Increasing levels of variable renewable generation such as wind and solar power is giving rise to challenges in maintaining the balance between electricity supply and demand.
One option to achieve this is an ‘Energy Imbalance Market’ (EIM), which implements an automated system to efficiently dispatch resources across multiple balancing authorities in real time for use as short-term balancing resources. In this way, EIM participants can make available and take advantage of generation resources from across an entire EIM footprint rather than just those within the balancing authority area.
Through automation and by broadening the pool of lowest cost resources that can be accessed to balance systems – for example, an excess of wind generation in one area that could be utilized in another – an EIM should reduce system costs and enhance reliability.
The western EIM, which was launched on November 1, 2014 under an agreement between PacifiCorp and the California Independent System Operator (ISO), has now demonstrated such value. The western EIM was formed with the addition of PacifiCorp’s two balancing authorities covering portions of six western states, PacifiCorp-East (PACE) and PacifiCorp-West (PACW) to the existing ISO market within California. The states are California, Oregon, Washington, Utah, Idaho and Wyoming.
Analysis of the first two months of operation produced estimated benefits of US$5.97 million, according to the first quarterly report. This is comprised of an estimated US$1.24 million for the ISO, US$2.31 million for PACE and US$2.42 million for PACW.
“Our analysis shows that EIM’s systems are able to find the absolutely lowest cost power plants across six western states to serve demand,” said Mark Rothleder, ISO Vice President, Market Quality and Renewable Integration. “The estimated benefits are significant and in line with our pre-launch projections.”
A pre-launch study projected annual benefits in 2017 to range from US$21 million to US$129 million, which would accrue to PacifiCorp consumers and ISO wholesale customers.

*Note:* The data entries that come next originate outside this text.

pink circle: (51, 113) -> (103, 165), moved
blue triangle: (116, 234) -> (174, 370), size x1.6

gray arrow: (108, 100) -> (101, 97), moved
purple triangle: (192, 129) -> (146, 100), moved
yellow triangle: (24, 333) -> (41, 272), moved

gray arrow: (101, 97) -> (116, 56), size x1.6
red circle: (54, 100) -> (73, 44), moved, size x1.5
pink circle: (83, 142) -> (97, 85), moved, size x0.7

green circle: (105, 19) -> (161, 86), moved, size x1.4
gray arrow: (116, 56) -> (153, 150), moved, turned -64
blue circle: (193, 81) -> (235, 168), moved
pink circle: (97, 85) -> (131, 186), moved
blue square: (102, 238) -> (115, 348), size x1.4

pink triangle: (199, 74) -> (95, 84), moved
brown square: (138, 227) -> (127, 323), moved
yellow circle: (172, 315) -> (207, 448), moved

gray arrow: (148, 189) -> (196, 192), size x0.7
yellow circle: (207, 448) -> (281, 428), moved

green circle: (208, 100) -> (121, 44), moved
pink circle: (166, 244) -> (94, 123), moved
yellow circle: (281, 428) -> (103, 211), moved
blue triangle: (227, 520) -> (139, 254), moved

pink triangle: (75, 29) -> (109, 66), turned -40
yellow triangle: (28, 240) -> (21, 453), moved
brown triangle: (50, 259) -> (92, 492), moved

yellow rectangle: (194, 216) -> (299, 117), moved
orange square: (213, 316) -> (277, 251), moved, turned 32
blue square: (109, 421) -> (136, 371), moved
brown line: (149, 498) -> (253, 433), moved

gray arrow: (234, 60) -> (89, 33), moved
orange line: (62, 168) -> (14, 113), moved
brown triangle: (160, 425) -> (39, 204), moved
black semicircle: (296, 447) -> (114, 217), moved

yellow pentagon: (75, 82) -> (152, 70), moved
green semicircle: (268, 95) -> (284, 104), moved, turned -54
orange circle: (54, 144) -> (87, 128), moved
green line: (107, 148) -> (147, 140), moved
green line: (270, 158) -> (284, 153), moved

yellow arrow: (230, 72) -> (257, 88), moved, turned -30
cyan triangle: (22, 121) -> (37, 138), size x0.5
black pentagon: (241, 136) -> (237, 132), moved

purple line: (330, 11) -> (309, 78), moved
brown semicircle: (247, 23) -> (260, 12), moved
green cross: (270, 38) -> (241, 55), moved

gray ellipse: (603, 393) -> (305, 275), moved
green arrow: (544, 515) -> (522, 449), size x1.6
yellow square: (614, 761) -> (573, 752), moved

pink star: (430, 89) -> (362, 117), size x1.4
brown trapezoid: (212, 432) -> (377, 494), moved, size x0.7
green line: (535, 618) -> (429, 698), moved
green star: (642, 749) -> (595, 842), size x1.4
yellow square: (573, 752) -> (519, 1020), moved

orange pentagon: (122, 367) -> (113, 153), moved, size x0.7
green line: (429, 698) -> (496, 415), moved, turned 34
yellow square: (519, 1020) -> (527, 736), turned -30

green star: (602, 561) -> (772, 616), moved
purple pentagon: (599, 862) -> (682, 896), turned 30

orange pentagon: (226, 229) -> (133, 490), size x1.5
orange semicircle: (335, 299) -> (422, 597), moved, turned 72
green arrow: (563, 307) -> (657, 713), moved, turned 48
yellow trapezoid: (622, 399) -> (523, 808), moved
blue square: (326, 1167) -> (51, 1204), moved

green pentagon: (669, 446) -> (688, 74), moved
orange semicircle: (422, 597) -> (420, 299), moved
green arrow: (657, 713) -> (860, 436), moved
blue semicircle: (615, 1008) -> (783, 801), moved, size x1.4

During the period the EIM dispatched energy transfers up to 421MW in a 15-minute interval between PACW and the ISO, up to 220MW from the ISO to PACW, and up to 200MW from PACE to PACW. Preliminary estimates of total transfers are approximately 180,786MWh to the ISO from PacifiCorp and 27,361MWh to PacifiCorp from the ISO.
According to the report, the findings reflect the EIM’s ability to account for more efficient dispatch, both inter- and intra-regional, by automating dispatch every five minutes within PacifiCorp’s two balancing authorities and between the PacifiCorp and California ISO balancing authorities. Renewable energy curtailment is also reduced by allowing balancing authorities to export or reduce imports of renewable generation when it would otherwise need to be economically dispatched down or manually curtailed.
The report comments that although subject to continuously varying market conditions, the benefits are expected to increase as system operations continue to improve with new resources participating and as transfer capability increases or is available during 5-minute intervals.
Further, the benefits demonstrated in the EIM’s first two months indicate that it has the potential to provide benefits to participating entities and their customers for the long term.
Las Vegas-based NV Energy is slated to begin participation in the EIM in October 2015. Discussions are also under way between PUC commissioners across the west of moving towards a regional EIM.